Lee was ordained an elder
in the Central Kansas Conference of the Methodist Church in 1956 and
transferred his conference membership to Mississippi in 1966. He
understood his callings to the ordained ministry and college teaching as
integrally related, and in 1994 the Mississippi Conference gave him the
Francis Asbury Award for his contributions to United Methodist higher
education. Many of his students over the years have served as ordained
ministers in the United Methodist Church and other denominations, and
four have been elected Bishops in the United Methodist Church. Lee
considered it an honor to call T.W. Lewis III both colleague and
friend; Millsaps students in the 1960s dubbed them "the Righteous
Brothers." Their work together for 30 years is commemorated at Millsaps
by the Reiff-Lewis Endowment Fund, which provides for leadership
training and response groups to supplement the annual Summers Lecture
(bringing nationally-known theologians and social activists to campus
for the continuing education of clergy and laypersons). In addition,
each year the College presents the Lewis and Reiff Awards to seniors who
have demonstrated a commitment to the life of the mind and the life of
the spirit by their contributions to college, church, and community.
During
years of intense social upheaval, Lee worked tirelessly along with
Gerry and many friends of all races toward the goal of creating a new
Mississippi. From 1967 to 1971, he served on the Board of Directors of
Child Development Group of Mississippi (Head Start), and from 1968 to
1971 he was on the Board of Directors of the Mississippi Council on
Human Relations. He represented Mississippi at the 1968 Democratic
Convention in Chicago as a member of the interracial Loyalist
delegation.

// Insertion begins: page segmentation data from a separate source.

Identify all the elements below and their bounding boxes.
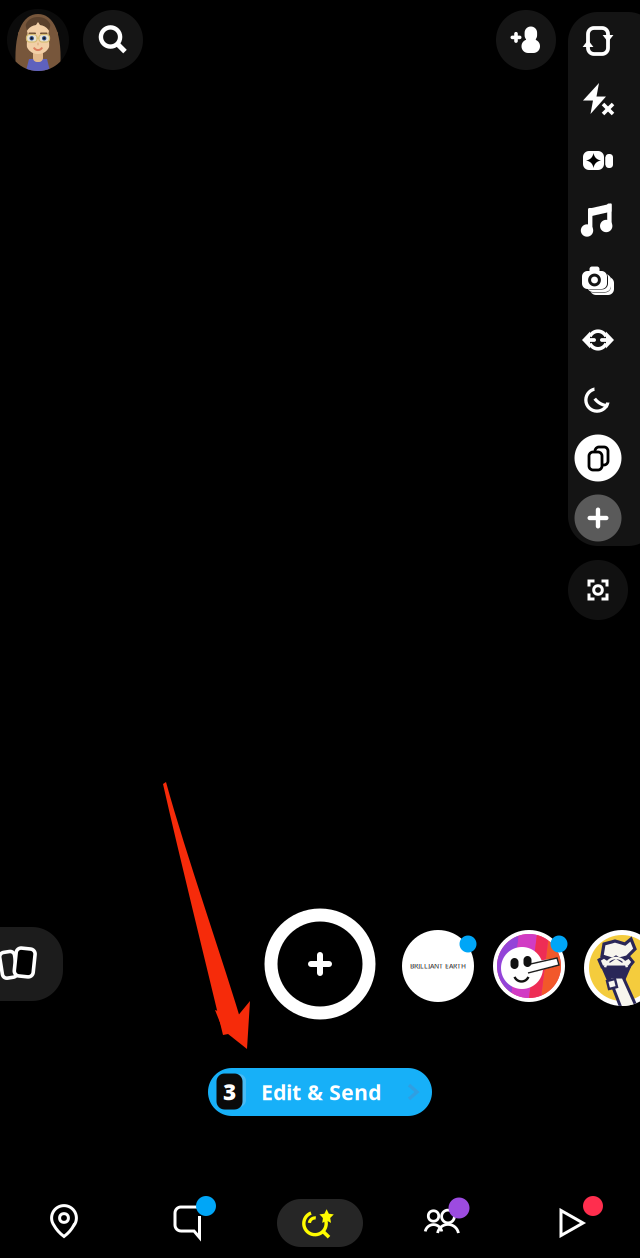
button[interactable]: Stories: [421, 1196, 477, 1248]
button[interactable]: Camera Roll: [582, 263, 614, 297]
button[interactable]: Chat: [165, 1196, 221, 1248]
button[interactable]: Brilliant Earth Lens: [402, 930, 478, 1006]
button[interactable]: Memories: [0, 927, 63, 1001]
button[interactable]: Flip Lens: [582, 323, 614, 357]
button[interactable]: Scan: [568, 560, 628, 620]
button[interactable]: Face Lens: [493, 930, 569, 1006]
button[interactable]: Search: [83, 10, 143, 70]
button[interactable]: Add Friends: [496, 10, 556, 70]
button[interactable]: Capture: [264, 908, 376, 1020]
button[interactable]: Night Mode: [582, 382, 614, 416]
staticText: 3: [223, 1076, 236, 1106]
button[interactable]: Music: [582, 203, 614, 237]
button[interactable]: Profile: [7, 9, 69, 71]
button[interactable]: Flash Off: [582, 83, 614, 117]
button[interactable]: Torch Lens: [584, 930, 640, 1006]
button[interactable]: Spotlight: [550, 1196, 606, 1248]
staticText: Edit & Send: [261, 1078, 381, 1106]
button[interactable]: Video: [582, 143, 614, 177]
button[interactable]: Camera: [277, 1199, 363, 1247]
button[interactable]: Map: [36, 1197, 92, 1249]
button[interactable]: Lenses: [574, 434, 622, 482]
button[interactable]: Flip Camera: [582, 24, 614, 58]
button[interactable]: 3: [208, 1068, 432, 1116]
staticText: BRILLIANT EARTH: [410, 962, 466, 970]
button[interactable]: More Tools: [574, 494, 622, 542]
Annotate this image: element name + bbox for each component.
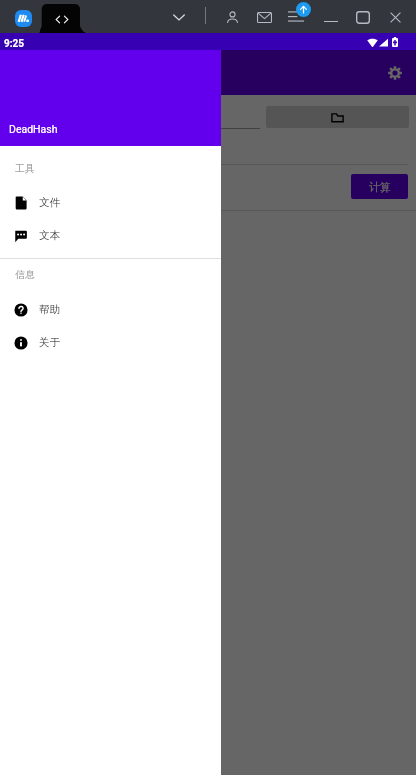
staticText: 信息 <box>15 268 35 281</box>
button[interactable]: Maximize <box>352 7 374 27</box>
staticText: 帮助 <box>39 303 60 316</box>
button[interactable]: App <box>15 10 32 27</box>
staticText: 9:25 <box>4 38 25 50</box>
staticText: 计算 <box>369 180 391 194</box>
button[interactable]: 文件 <box>0 186 221 219</box>
button[interactable]: Upload <box>296 2 311 17</box>
button[interactable]: Minimize <box>320 11 342 31</box>
button[interactable]: Close <box>384 7 406 27</box>
button[interactable]: 计算 <box>351 174 408 199</box>
button[interactable]: Expand <box>168 7 189 27</box>
staticText: DeadHash <box>9 123 58 135</box>
button[interactable]: Settings <box>381 59 408 86</box>
staticText: 工具 <box>15 162 35 175</box>
button[interactable]: 帮助 <box>0 293 221 326</box>
staticText: 文本 <box>39 229 60 242</box>
button[interactable]: Account <box>222 7 242 27</box>
button[interactable]: Browse file <box>266 106 409 128</box>
button[interactable]: 文本 <box>0 219 221 252</box>
button[interactable]: 关于 <box>0 326 221 359</box>
staticText: 关于 <box>39 336 60 349</box>
staticText: 文件 <box>39 196 60 209</box>
button[interactable]: Code tab <box>36 4 90 33</box>
button[interactable]: Mail <box>254 7 274 27</box>
button[interactable]: Menu <box>286 7 306 27</box>
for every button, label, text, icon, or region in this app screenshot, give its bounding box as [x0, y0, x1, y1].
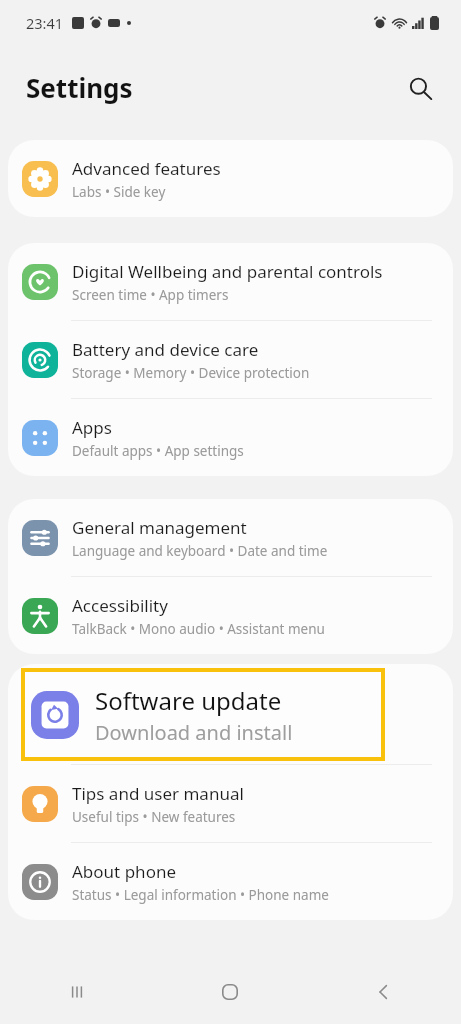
button[interactable]: Battery and device care — [8, 321, 453, 398]
staticText: Useful tips • New features — [72, 808, 236, 826]
button[interactable]: Recents — [0, 960, 153, 1024]
button[interactable]: General management — [8, 499, 453, 576]
button[interactable]: Home — [153, 960, 307, 1024]
staticText: Storage • Memory • Device protection — [72, 364, 310, 382]
staticText: Default apps • App settings — [72, 442, 244, 460]
button[interactable]: Tips and user manual — [8, 765, 453, 842]
staticText: TalkBack • Mono audio • Assistant menu — [72, 620, 325, 638]
button[interactable]: Accessibility — [8, 577, 453, 654]
staticText: Advanced features — [72, 157, 221, 180]
staticText: Accessibility — [72, 594, 168, 617]
staticText: General management — [72, 516, 247, 539]
button[interactable]: Search — [397, 65, 443, 111]
button[interactable]: Digital Wellbeing and parental controls — [8, 243, 453, 320]
button[interactable]: Back — [307, 960, 461, 1024]
staticText: Screen time • App timers — [72, 286, 229, 304]
button[interactable]: About phone — [8, 843, 453, 920]
button[interactable]: Software update — [8, 664, 453, 764]
staticText: Labs • Side key — [72, 183, 166, 201]
button[interactable]: Advanced features — [8, 140, 453, 217]
button[interactable]: Apps — [8, 399, 453, 476]
staticText: Tips and user manual — [72, 782, 244, 805]
staticText: Digital Wellbeing and parental controls — [72, 260, 383, 283]
staticText: Settings — [26, 70, 133, 105]
staticText: Apps — [72, 416, 112, 439]
staticText: Software update — [95, 684, 282, 717]
staticText: About phone — [72, 860, 177, 883]
staticText: Language and keyboard • Date and time — [72, 542, 328, 560]
staticText: Status • Legal information • Phone name — [72, 886, 329, 904]
staticText: Download and install — [95, 719, 293, 746]
staticText: Battery and device care — [72, 338, 259, 361]
staticText: 23:41 — [26, 13, 64, 33]
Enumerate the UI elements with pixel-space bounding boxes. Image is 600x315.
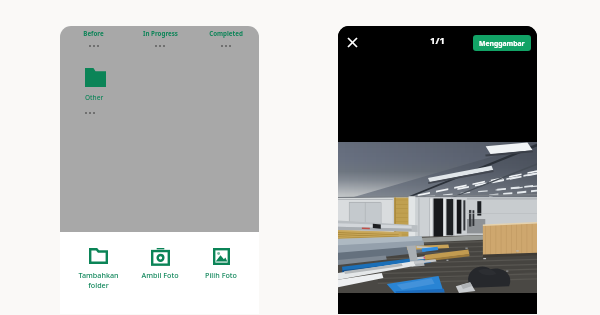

From 1971 to 1977 he belonged to Jacksonians for
Public Education and served as its president for two years. From 1969 to
1980 he served on the Board of Directors for Communications Improvement
Inc., a non-profit group which held the interim license for WLBT-TV in
Jackson as the result of a landmark court case. CII successfully
transformed the city's top-rated commercial television enterprise into a
station which served the entire community. Deeply concerned about
equality for all persons, Lee served for eight years on the Mississippi
Conference Commission on the Status and Role of Women.
Before he
retired from Millsaps, Dr. Reiff chose to return to the other career
option he had considered seriously in college and began studies at
Mississippi College School of Law. He finished his J.D. degree in 1993,
and that same year he and Gerry moved to Lake Junaluska, NC, where he
intended to take the bar exam and practice law. However, that was not to
be, because he was also diagnosed with colon cancer that summer. He
survived two surgeries related to that illness, and also survived two
subsequent cancer diagnoses. In twenty years at Lake Junaluska, he was
an active member at Waynesville First United Methodist Church and
regularly served as one of the teachers for the Faith Class. In May
2013, he and Gerry moved to Bristol, Virginia.
He
is survived by his wife of 64 years, Gerry; his son Joe and
daughter-in-law Betty Clark Reiff of Abingdon, Virginia; his son Jim and
daughter-in-law Diana Molina Reiff of San Antonio, Texas; grandchildren
Rachel Reiff Ellis and her husband Luke Ellis, Sarah Kathleen Reiff,
Joseph Clark Reiff and his wife Jenni Seale Reiff; great-grandchildren
Noah, Rosie, and Max Ellis; brother-in-law Joseph T. Long, Jr.; nephew
Glenn A. Reiff, and nieces Martha J. Reiff, Kelley Long Gillespie, and
Elizabeth Long Davis. Lee welcomed James Allen Tiblier and Kristen
Nicole Tiblier to the family when their mother Diana married his son
Jim. He was preceded in death by his parents, his brother Glenn Austin Reiff, and his sister-in-law Amy Little Reiff.
A memorial service was held at First United Methodist Church
in Waynesville, North Carolina, on Friday, September 12. Burial will be
at a later date in Houston, Texas. Memorial gifts may be made to First
United Methodist Church, 566 S. Haywood St., Waynesville, NC 28786, or
to the Reiff-Lewis Endowment Fund through the Institutional Advancement
Office at Millsaps College, 1701 N. State St., Jackson, MS 39210.